En effet chaque graine contient une petite plante déjà formée, et qui n'a besoin que de développement : cette petite plante a la petite racine ; et la pulpe, qui est ordinairement séparée en deux lobes, est l'endroit d'où la plante tire sa première nourriture par le moyen de sa racine, lorsqu'elle commence à germer. Voyez GRAINE, RADICULE, etc.

Or si une graine est placée en terre de telle sorte que la racine de la petite plante soit directement en bas, et la tige en haut, il est aisé de concevoir que la plante venant à croitre et à se développer, la tige se levera perpendiculairement, et que sa racine descendra aussi perpendiculairement. Mais une graine qu'on jette en terre au hasard, ou qui vient s'y jeter elle-même, ne doit presque jamais prendre une situation telle que la petite plante qu'elle renferme ait sa tige et sa racine placées perpendiculairement, l'une en haut, l'autre en bas. Voyez SEMINATION.

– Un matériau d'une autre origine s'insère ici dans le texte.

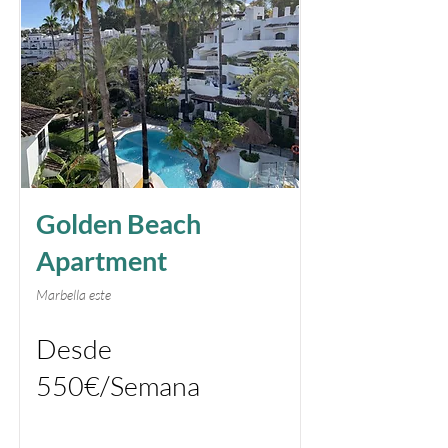
Golden Beach
Apartment
Marbella este
Desde
550€/Semana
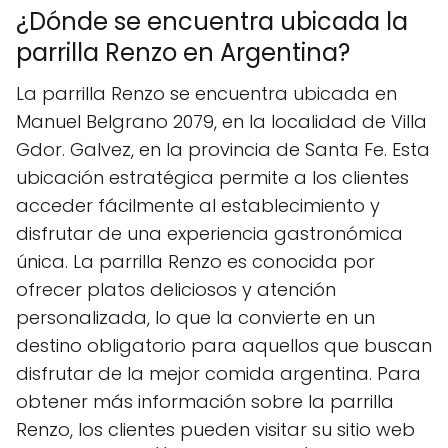
¿Dónde se encuentra ubicada la
parrilla Renzo en Argentina?
La parrilla Renzo se encuentra ubicada en
Manuel Belgrano 2079, en la localidad de Villa
Gdor. Galvez, en la provincia de Santa Fe. Esta
ubicación estratégica permite a los clientes
acceder fácilmente al establecimiento y
disfrutar de una experiencia gastronómica
única. La parrilla Renzo es conocida por
ofrecer platos deliciosos y atención
personalizada, lo que la convierte en un
destino obligatorio para aquellos que buscan
disfrutar de la mejor comida argentina. Para
obtener más información sobre la parrilla
Renzo, los clientes pueden visitar su sitio web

Par conséquent si la plante prend toute autre situation, il faut que la tige et la racine se redressent d'elles-mêmes : mais quelle est la force qui produit ce changement ? est-ce que la tige étant moins chargée dans le sens perpendiculaire, doit naturellement se lever dans le sens où elle trouve le moins d'obstacles ? Mais la racine devrait, par la même raison, se lever perpendiculairement de bas en haut, au lieu de descendre comme elle fait.

M. Dodart a donc eu recours à une autre explication pour ces deux actions si différentes.

Il suppose que les fibres des tiges sont de telle nature qu'elles se raccourcissent par la chaleur du soleil, et s'allongent par l'humidité de la terre, et qu'au contraire celles des racines se raccourcissent par l'humidité de la terre, et s'allongent par la chaleur du soleil.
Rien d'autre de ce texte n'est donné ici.